Already it is clear that Corbyn’s ‘welcome home’ statement was aimed at the old militants, the TUSC, Greens and those who voted UKIP. In addition, he is appealing to those who did not vote in the last election – the young in particular. There is even a shadow cabinet post dedicated to this.
This is Corbyn’s Labour, his grassroots movement, £3 Labour supporters, some who managed to stretch to full membership, the Trade Unions and the old Comrades. These voters, he and his movement are convinced, will win him the next general election (although this is not actually a requirement of the movement).
Those of us who voted for the other candidates should accept that we are ideologically impure if we think or believe anything different to the Corbynites. So far I have not been asked to enter Room 101, but then I am abroad.
So let me pledge to do the following before the rats are brought out:
- I will stop spreading neo-liberal economic fears by questioning any aspect of Corbynomics.
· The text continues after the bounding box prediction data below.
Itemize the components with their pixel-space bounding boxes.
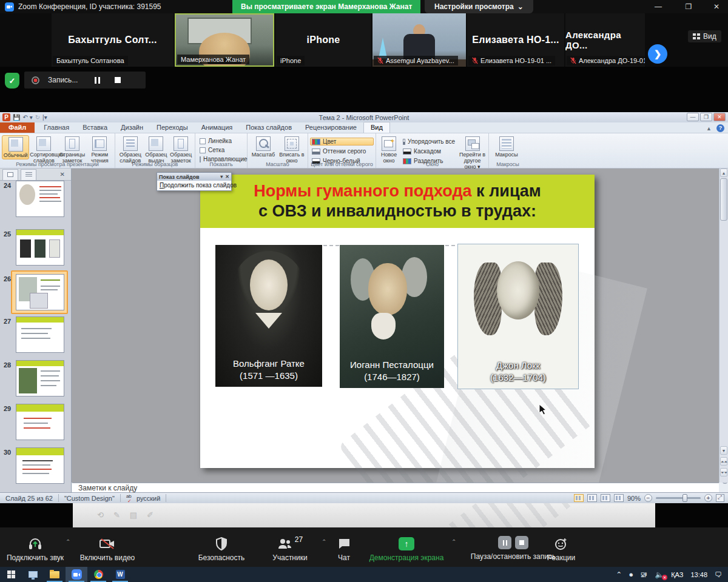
chat-button[interactable]: Чат [323, 536, 365, 562]
tab-review[interactable]: Рецензирование [298, 122, 363, 133]
language-indicator[interactable]: ҚАЗ [671, 571, 683, 578]
clock[interactable]: 13:48 [690, 571, 707, 578]
outline-tab[interactable] [21, 169, 36, 180]
normal-view-status-icon[interactable] [574, 494, 584, 502]
participant-tile[interactable]: Александра ДО... Александра ДО-19-01 [565, 13, 645, 67]
zoom-in-button[interactable]: + [704, 494, 712, 502]
start-video-button[interactable]: Включить видео [74, 536, 141, 562]
taskbar-chrome[interactable] [87, 567, 109, 582]
security-shield-icon[interactable]: ✓ [5, 73, 19, 89]
tab-slideshow[interactable]: Показ слайдов [239, 122, 298, 133]
audio-options-chevron[interactable]: ⌃ [66, 538, 70, 545]
zoom-percent[interactable]: 90% [627, 495, 641, 502]
reading-view-button[interactable]: Режим чтения [87, 135, 113, 164]
slide-canvas[interactable]: Нормы гуманного подхода к лицам с ОВЗ и … [200, 175, 595, 468]
slide-thumbnail-selected[interactable] [16, 274, 64, 310]
stop-recording-button[interactable] [115, 77, 121, 83]
view-layout-button[interactable]: Вид [688, 30, 721, 42]
zoom-slider[interactable] [656, 497, 701, 499]
share-screen-button[interactable]: ↑ Демонстрация экрана [364, 536, 449, 562]
popup-dropdown-icon[interactable]: ▾ [220, 174, 223, 179]
taskbar-file-explorer[interactable] [44, 567, 66, 582]
slide-thumbnail[interactable] [16, 229, 64, 266]
gridlines-checkbox[interactable]: Сетка [200, 147, 244, 153]
participant-tile[interactable]: iPhone iPhone [275, 13, 371, 67]
pause-recording-button[interactable] [95, 77, 100, 84]
cascade-button[interactable]: Каскадом [401, 147, 457, 155]
join-audio-button[interactable]: Подключить звук [5, 536, 66, 562]
reactions-button[interactable]: Реакции [540, 536, 582, 562]
slide-master-button[interactable]: Образец слайдов [117, 135, 144, 164]
reading-view-status-icon[interactable] [601, 494, 610, 502]
slides-tab[interactable] [2, 169, 18, 180]
fit-to-window-button[interactable]: Вписать в окно [278, 135, 306, 164]
tab-insert[interactable]: Вставка [76, 122, 114, 133]
notes-page-button[interactable]: Страницы заметок [58, 135, 86, 164]
participants-button[interactable]: 27 Участники [260, 536, 320, 562]
notes-field[interactable]: Заметки к слайду [72, 483, 719, 492]
taskbar-word[interactable]: W [109, 567, 131, 582]
pane-close-icon[interactable]: ✕ [60, 171, 65, 178]
view-settings-button[interactable]: Настройки просмотра⌄ [425, 0, 533, 13]
zoom-button[interactable]: Масштаб [249, 135, 277, 158]
participant-tile-video[interactable]: Мамерханова Жанат [175, 13, 274, 67]
zoom-out-button[interactable]: − [644, 494, 652, 502]
color-mode-button[interactable]: Цвет [310, 138, 374, 146]
next-slide-button[interactable]: ⏷⏷ [720, 468, 727, 477]
slide-thumbnail[interactable] [16, 404, 64, 440]
zoom-slider-thumb[interactable] [682, 494, 687, 502]
scroll-down-icon[interactable]: ▼ [720, 446, 727, 455]
help-icon[interactable]: ? [716, 124, 724, 132]
scroll-up-icon[interactable]: ▲ [720, 169, 727, 177]
participant-tile-video[interactable]: Assemgul Ayazbayev... [372, 13, 466, 67]
ppt-close-button[interactable]: ✕ [713, 113, 726, 121]
slide-thumbnail[interactable] [16, 447, 64, 484]
pause-record-icon[interactable] [498, 536, 511, 549]
slide-thumbnail[interactable] [16, 181, 64, 217]
collapse-ribbon-icon[interactable]: ▲ [706, 125, 712, 132]
handout-master-button[interactable]: Образец выдач [144, 135, 169, 164]
tray-expand-icon[interactable]: ⌃ [616, 570, 622, 579]
tab-design[interactable]: Дизайн [114, 122, 150, 133]
slide-thumbnail[interactable] [16, 316, 64, 353]
fit-slide-button[interactable] [716, 494, 724, 502]
scroll-thumb[interactable] [720, 178, 727, 221]
close-button[interactable]: ✕ [706, 0, 727, 13]
arrange-all-button[interactable]: Упорядочить все [401, 138, 457, 146]
share-options-chevron[interactable]: ⌃ [451, 538, 456, 545]
slide-thumbnail[interactable] [16, 360, 64, 396]
macros-button[interactable]: Макросы [491, 135, 522, 158]
security-button[interactable]: Безопасность [188, 536, 255, 562]
tab-file[interactable]: Файл [0, 122, 35, 133]
ppt-minimize-button[interactable]: — [687, 113, 699, 121]
sorter-view-status-icon[interactable] [587, 494, 597, 502]
spellcheck-status[interactable]: русский [121, 494, 166, 502]
network-icon[interactable]: 🖳 [640, 570, 647, 579]
slide-sorter-button[interactable]: Сортировщик слайдов [30, 135, 58, 164]
speaker-muted-icon[interactable]: 🔈✕ [655, 570, 664, 579]
notes-master-button[interactable]: Образец заметок [169, 135, 193, 164]
start-button[interactable] [0, 567, 22, 582]
ruler-checkbox[interactable]: Линейка [200, 138, 244, 144]
resume-slideshow-item[interactable]: Продолжить показ слайдов [157, 181, 231, 190]
slideshow-status-icon[interactable] [614, 494, 624, 502]
tab-view[interactable]: Вид [363, 122, 390, 133]
tab-animations[interactable]: Анимация [195, 122, 240, 133]
slide-scrollbar[interactable]: ▲ ▼ ⏶⏶ ⏷⏷ [719, 169, 728, 483]
tray-camera-icon[interactable]: ⏺ [629, 570, 633, 579]
stop-record-icon[interactable] [515, 536, 528, 549]
restore-button[interactable]: ❐ [678, 0, 699, 13]
action-center-icon[interactable]: 🗨 [715, 570, 722, 579]
tab-transitions[interactable]: Переходы [150, 122, 195, 133]
participant-tile[interactable]: Бахытгуль Солт... Бахытгуль Солтанова [52, 13, 174, 67]
minimize-button[interactable]: — [648, 0, 669, 13]
next-participants-button[interactable]: ❯ [648, 44, 667, 64]
popup-close-icon[interactable]: ✕ [225, 174, 229, 179]
tab-home[interactable]: Главная [37, 122, 76, 133]
taskbar-explorer-pc[interactable] [22, 567, 44, 582]
taskbar-zoom[interactable] [66, 567, 87, 582]
ppt-restore-button[interactable]: ❐ [700, 113, 712, 121]
grayscale-button[interactable]: Оттенки серого [310, 147, 374, 155]
participant-tile[interactable]: Елизавета НО-1... Елизавета НО-19-01 ... [467, 13, 564, 67]
theme-name[interactable]: "Custom Design" [59, 494, 121, 502]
- In particular, I will not question what mechanisms will be used to control inflation.
- I will not ask how long it will take before all the legal loopholes are closed to ensure that reinstating the 50% tax rate actually yields revenues to meet spending commitments.
- I will not question whether, if this tax policy fails, it is a good idea to rely on printing money on an ongoing basis to meet year on year commitments.
- I will not question Corbyn’s decision to pose and have pictures taken with young women clinging to him, looking like a Trotskyite Stringfellow, instead of talking to Andrew Marr.
- I will not question the wisdom of giving all the high profile cabinet positions to men later on the same day.
- I will not question if creating shadow cabinet posts for posts that don’t exist in the actual cabinet so he doesn’t appear sexist was worth it.
- I will not question if it is hypocritical for someone who has voted against his own party on over 500 occasions to appoint a chief whip.
- I will not question those who have decided that it was ok for Corbyn to rebel because he was always part of small-scale rebellions, whereas the current MPs who don’t support him would be doing it on a large scale.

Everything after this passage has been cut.